Understanding the mystical symbols called Sefirot is central to understanding the mystical doctrine of Creation. Sefirah is unrelated to the Greek Sefairah ("sphere”) but rather to the Hebrew Sappir ("sapphire”). The radiance of God is likened to that of the sapphire. But many more synonyms abound. The Sefirot are called "sayings,” "names,” "lights,” "powers,” "crowns,” "attributes,” "garments,” "mirrors,” "aspects of God,” "shoots,” and "sources.”
What is agreed upon by the main stream kabbalists is the following: the God who manifests Himself in His Sefirot is the very same God of traditional religious belief. Therefore, the emanation of the Sefirot is a process within God Himself. This cojoins the hidden God of the Ein-Sof ("Infinite”) with the God of biblical (external) revelation.

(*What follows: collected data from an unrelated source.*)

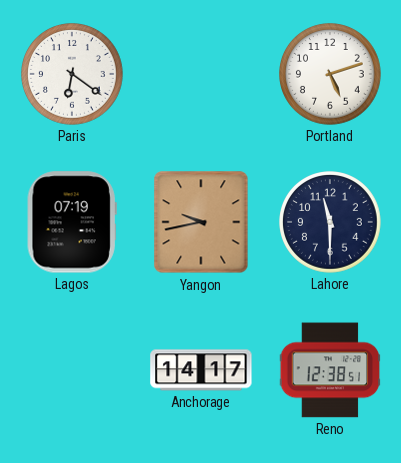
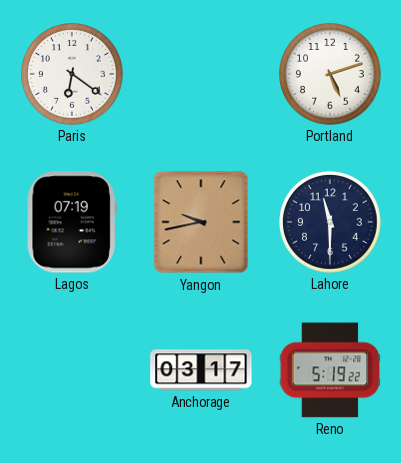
Anchorage: 14:17 -> 03:17
Reno: 12:38 -> 5:19
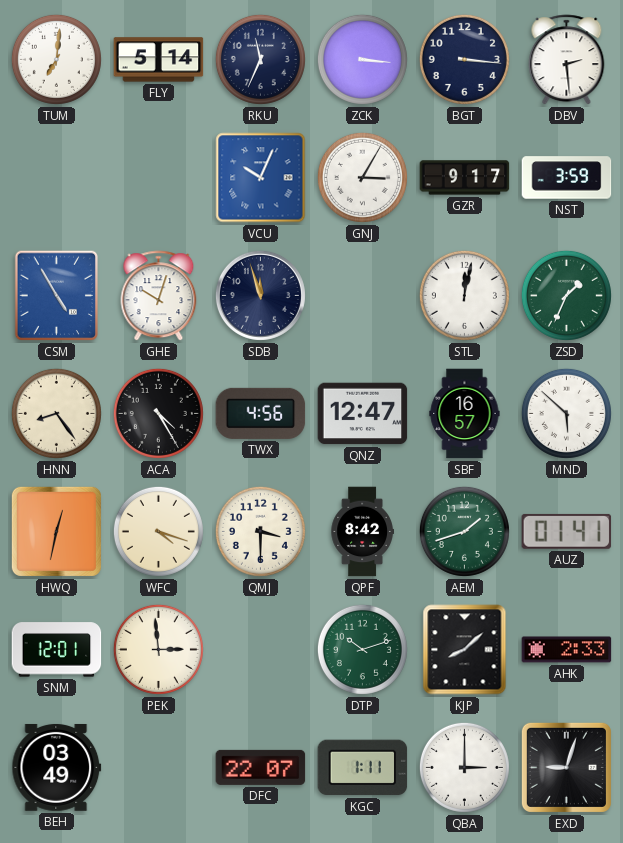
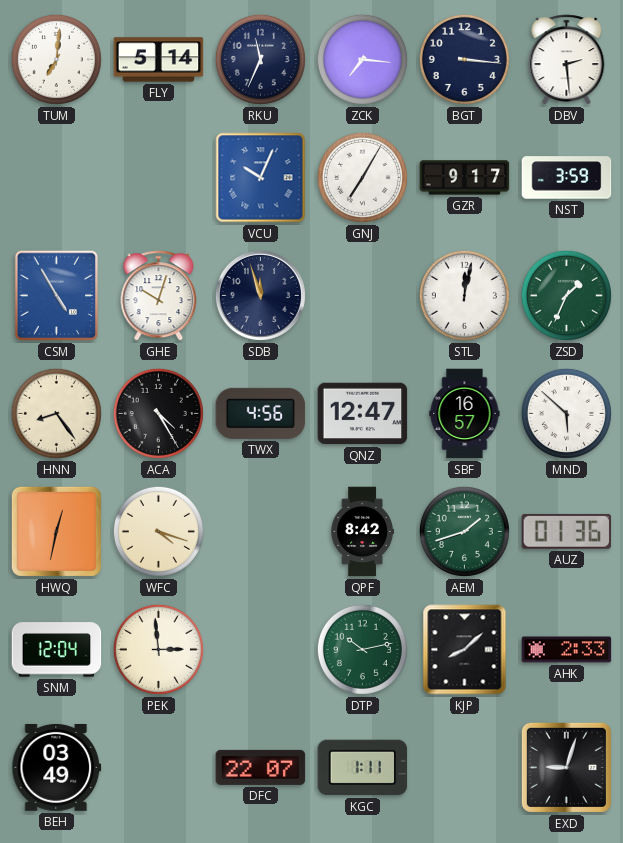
ZCK: 3:16 -> 7:16
GNJ: 3:05 -> 7:05
QMJ: 3:30 -> none
AUZ: 01:41 -> 01:36
SNM: 12:01 -> 12:04
DTP: 10:12 -> 10:13
QBA: 3:00 -> none
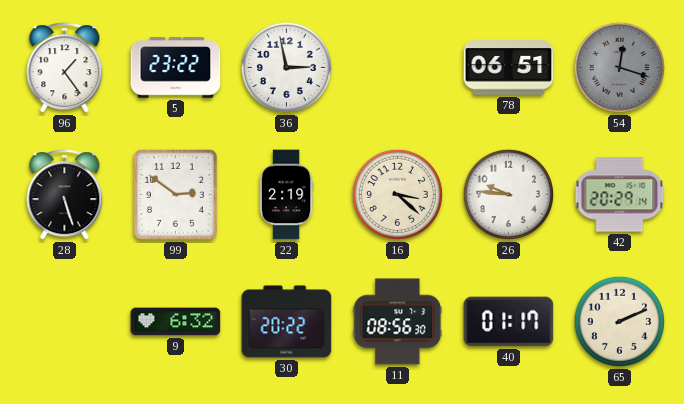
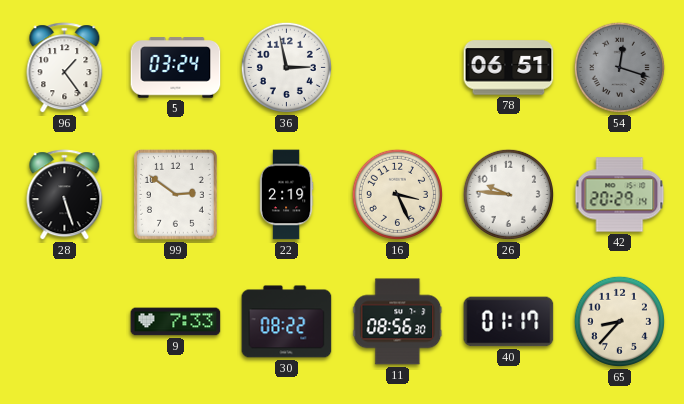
5: 23:22 -> 03:24
16: 3:22 -> 3:26
9: 6:32 -> 7:33
30: 20:22 -> 08:22
65: 2:11 -> 8:37
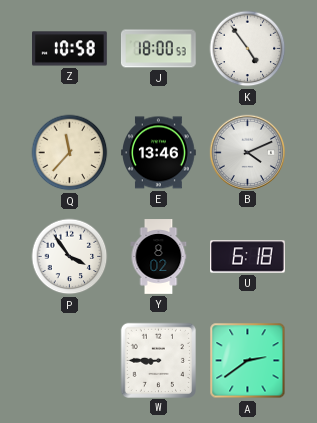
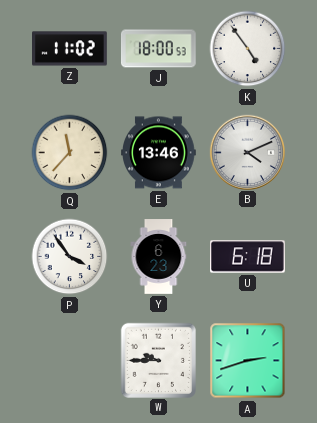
Z: 10:58 -> 11:02
Y: 8:02 -> 6:23
W: 8:45 -> 9:45
A: 2:39 -> 2:42
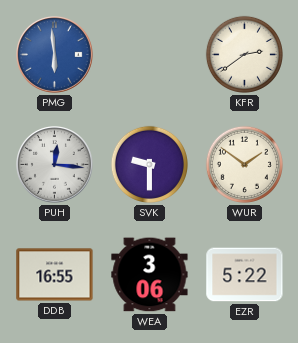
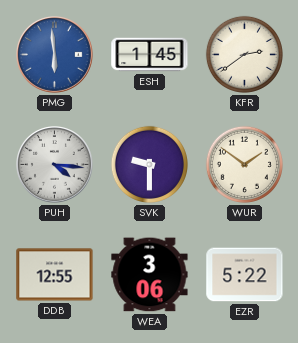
ESH: none -> 1:45
PUH: 12:16 -> 4:16
DDB: 16:55 -> 12:55
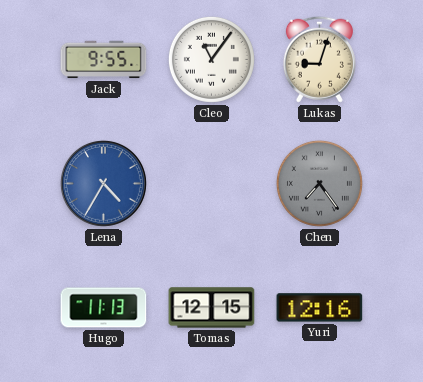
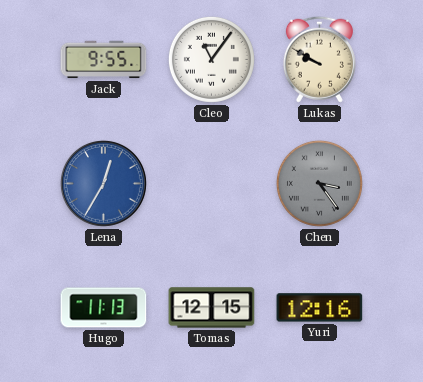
Lukas: 9:03 -> 9:50
Lena: 4:35 -> 12:35
Chen: 7:24 -> 3:24
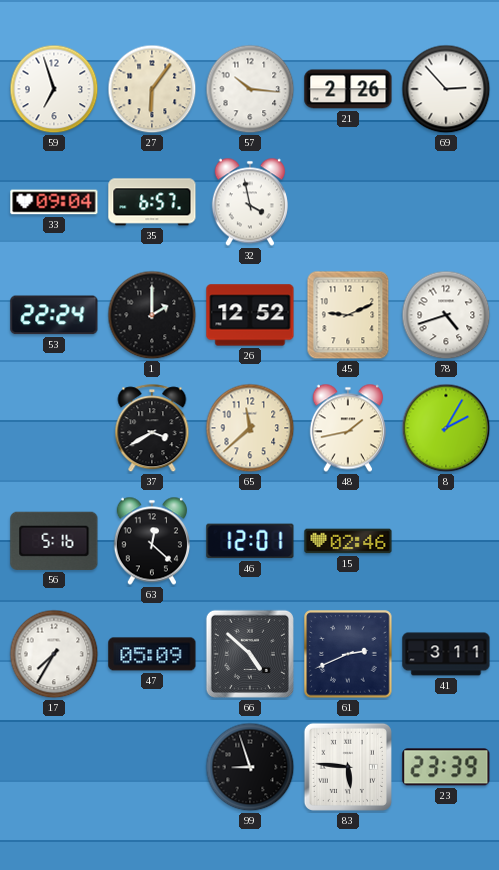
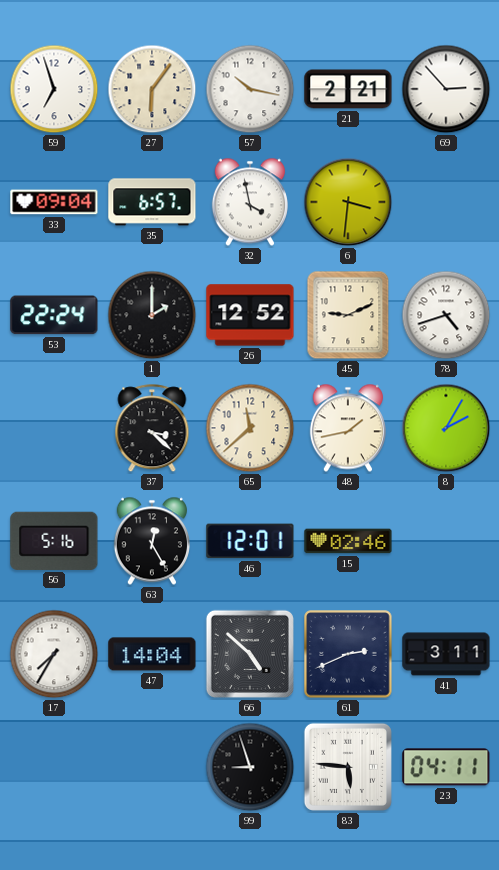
57: 10:16 -> 10:17
21: 2:26 -> 2:21
6: none -> 3:31
37: 3:40 -> 3:22
63: 12:22 -> 12:25
47: 05:09 -> 14:04
23: 23:39 -> 04:11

What is the essence of the Sefirot? Although Ten were created, there was no specific hierarchy involved; that is, the eighth emanation was as close to the Emanator as the third. It is also conceived that some of the emanations could join together to form mystical unions of their own. The early kabbalists believe the Sefirot are identical with God’s substance. They constitute God Himself; the Emanation is the Divinity. The Zohar asserts: "He is They, and They are He.” However, the latter kabbalists view this process of emanation as an intermediate stage between God and His Creation. The Sefirot do not form the essence of God but only serve Him as vessels or tools in the process of Creation. Applying this formula, it may be deduced that all creatures below the Sefirot exist independently of Divinity, possessing natures of their own.
How to depict the process? See the Sefirot as emanating from Ein-Sof in succession: one candle is lit from another without the Emanator being diminished in any way. Thus God remains greater than the sum of his "powers,” in this process of His passing from unity to plurality. While God’s manifestation of the Sefirot gives a sense of His "outer” personality, the nature of the Emanator remains a mystery at the head of the first Sefirah, known as the Keter, the "crown.” The mystery of God’s unity and the appearance of plurality within the One in his Sefirot have been expressed through a multiplicity of images: the Sefirot are compared to a candle flickering in the midst of ten mirrors set one within the other, each a different color. The light is reflected differently in each, although it is the same single light. The Sefirot have also been perceived as Divinity’s ten garments.
The complexity of the process and the possibilities of perception are unending. The Sefirot are the key to interpreting the world according to the kabbalists. Contained in the Godhead, they inform every living creature outside "it.” They are the warp and woof of Creation.